Reflections after Oracle OpenWorld 2015: IT Operations & Management image60

Reflections after Oracle OpenWorld 2015: IT Operations & Management

image

This article gives an overview of some of the most eye catching stories from Oracle OpenWorld 2015 around IT Ops and management. It discusses the ‘single pane of glass’ across on premises and cloud – Enterprise Manager – and introduces the new cloud service: Oracle Management Cloud Service.

IT Operations (IT Ops for short) obviously play a crucial role in providing any kind of IT service to any organization. IT Ops is about provisioning the environment to start with as well as keeping that environment up and running according to the agreed upon specifications (usually laid down in an SLA or Service Level Agreement).

IT Ops deal with facilities at various levels of the stack – with different specialists involved at different levels.

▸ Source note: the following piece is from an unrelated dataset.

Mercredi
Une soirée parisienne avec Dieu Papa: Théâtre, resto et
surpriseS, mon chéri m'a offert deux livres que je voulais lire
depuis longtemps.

IT Ops could said to start at a basic, physical level with dry, level floors, power supply and temperature control and move across the stack through infrastructure (servers, storage and network) and platform (operating system, LDAP, database, application server, content management, search engine, memory grid). The functional aspects of applications are not IT Ops’ cup of tea, but ensuring the applications are deployed and configured and keep on running usually is.

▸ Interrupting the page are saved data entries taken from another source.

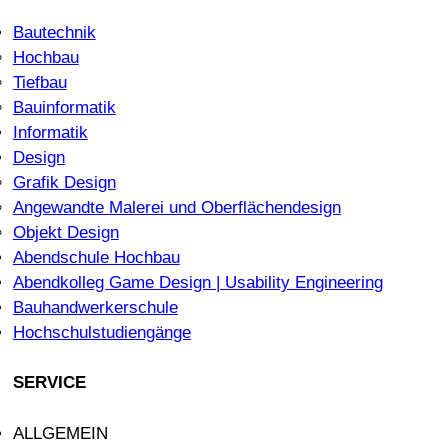
Bautechnik
Hochbau
Tiefbau
Bauinformatik
Informatik
Design
Grafik Design
Angewandte Malerei und Oberflächendesign
Objekt Design
Abendschule Hochbau
Abendkolleg Game Design | Usability Engineering
Bauhandwerkerschule
Hochschulstudiengänge
SERVICE
ALLGEMEIN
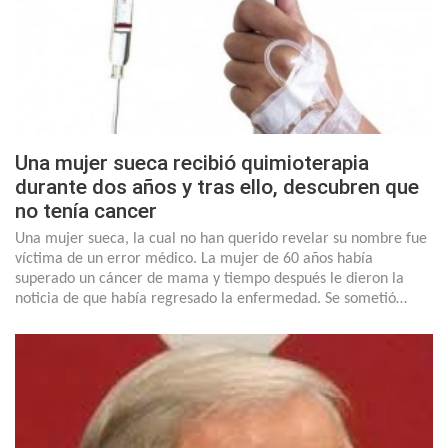
Una mujer sueca recibió quimioterapia
durante dos años y tras ello, descubren que
no tenía cancer
Una mujer sueca, la cual no han querido revelar su nombre fue
víctima de un error médico. La mujer de 60 años había
superado un cáncer de mama y tiempo después le dieron la
noticia de que había regresado la enfermedad. Se sometió…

Over recent years, a lot has changed around IT Ops. Virtualization has been and still is major change driver – first of servers and increasingly of networks (SDN or software defined networking) as well. Consolidation has been an important theme too, first at the infrastructure (engineered systems) and operating system level (hypervisors and more recently with Linux containers) and increasingly within the platform as well: in the database (pluggable database architecture) and the application server (WebLogic partitions). The cry for agility has had a huge impact on IT Ops: the ability to quickly and flexibly ramp up systems, provision environments and adjust configurations is desirable if not required. Scalability in compute capacity, memory and storage – up and down – is expected. Rapid, repeatable deployment of custom developed artifacts (web applications, integration flows, automated business processes) on various platform-components is the current holy grail, along with the Ideal of self-service provisioning of new environments: initiated from a self-service user interface – a portal where a catalog of services is presented – users click an order together with appropriate shaped of desired services, that are then provisioned by the IT Ops team.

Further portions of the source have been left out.